# Inductive proof that (n!)^2 >n^n for n≥3

1. Sep 4, 2011

### fanofphysics

1. The problem statement, all variables and given/known data
Give an inductive proof that (n!)^2 > n^n for n≥3

2. Relevant equations

3. The attempt at a solution
The case n=3 is easy (3! = 6, 6^2 = 6; 3^3 = 27; 36>27 : QED)

I can write out/expand ((n+1)!)^2 and (n+1)^(n+1), but I'm lost trying to manipulate the resulting expressions to prove the LHS > RHS.

(First post here, please be gentle)
1. The problem statement, all variables and given/known data

2. Relevant equations

3. The attempt at a solution

2. Sep 4, 2011

### Dickfore

You are not using the Inductive method. You must assume that the inequality is true for some $n = k \ge 3$ and then prove its validity for $n = k + 1$ using that assumption.

3. Sep 4, 2011

### Dickfore

For now, I will only give you the hint that the following inequality holds:
$$n + 1 > \left(1 + \frac{1}{n}\right)^{\; n} , \; n \ge 2,$$
which is trivial if you know the meaning of the sequence on the right.

4. Sep 4, 2011

### fanofphysics

Thanks very much Dickfore!

It's not that I don't (didn't) know how to do an induction proof, but that I expressed myself wrongly. Also, I see you can use symbols (Latex?), which is good, but I need to learn how myself.

I'll work on this, with your hint. If I can work it out myself, is it OK to post the solution? Or is it better just that I know, myself, how to do it? Sorry, but I'm new, and I don't know the ropes (but I'm extremely happy to have found this forum!!!!)

5. Sep 4, 2011

### ArcanaNoir

If you're just stuck on the algebra, maybe you could scan your work and post it as an image and we could point you in the right direction?

6. Sep 4, 2011

### Dickfore

If you find the solution, using the hint I gave, would you mind scanning it and attaching it here in case you cannot write it out in LaTeX? After that, we can go on and justify the inequality.
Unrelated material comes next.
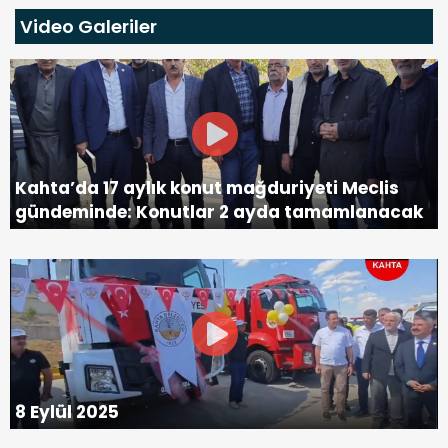
Video Galeriler
Kahta’da 17 aylık konut mağduriyeti Meclis
gündeminde: Konutlar 2 ayda tamamlanacak
8 Eylül 2025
I strongly encourage you to try and master LaTeX as it is very useful in communicating mathematical ideas.

7. Sep 4, 2011

### ArcanaNoir

Ditto about latex, but your first post isn't really the time to try it out on a long string of algebra, unless you have a LOT of time... I find it's better to learn starting on single equations.

8. Sep 4, 2011

### fanofphysics

(n+1)^(n+1) = (n+1)(n+1)^n - by definition
= (n+1) ((1+1/n)^n) n^n - because (n+1) = n(1+1/n)
< (n+1) ((1+1/n)^n) (n!)^2 - per the inductive method
< (n+1)(n+1) (n!)^2 (n≥2) - per Dickfore's hint
= ((n+1)^2) (n!)^2
= ((n+1)!)^2 - by definition

-> (n+1)^(n+1) < ((n+1)!)^2 QED

Pretty ugly to read, and incredibly easy to mis-type, but a sound, inductive, proof nonetheless.

At least I think so.

Yes, ArcanaNoir, I will be investing the time to learn Latex.

That leaves just the inequality in Dickfore's post; it's obviously true, and relatively easy to prove, which I've done (but I'll post the proof in a later post, if you guys think it would be good, in terms of my learning this stuff).

So, a REALLY BIG THANK YOU!

9. Sep 4, 2011

### fanofphysics

Problem statement:
$$\left(n!\right)^{\;n} > n^{\;n} , n \ge 3$$

Proof (a couple of lines anyway):

$$\left(n + 1\right)^{\;\left(n+1\right)} =\left(n + 1\right) \left(n + 1\right)^{\;n}$$ - by definition
$$= \left(n + 1\right) n^{\;n} \left(1 + \frac{1}{n}\right)^{\; n}$$ - because ...

OK, so that kinda works, but there are some aspects I don't understand yet ...

10. Sep 4, 2011

### ArcanaNoir

What happened to the factorial?

11. Sep 4, 2011

### Dickfore

He's proving it from the right to the left.

12. Sep 4, 2011

### ArcanaNoir

ooh.

13. Sep 4, 2011

### fanofphysics

Oh dear, is that a mistake?

Does it make the proof wrong?

I think I could re-write it, going the other way, and maybe even using Latex (though I still haven't got the hang of how to get the number of spaces right, nor the line spacing ...).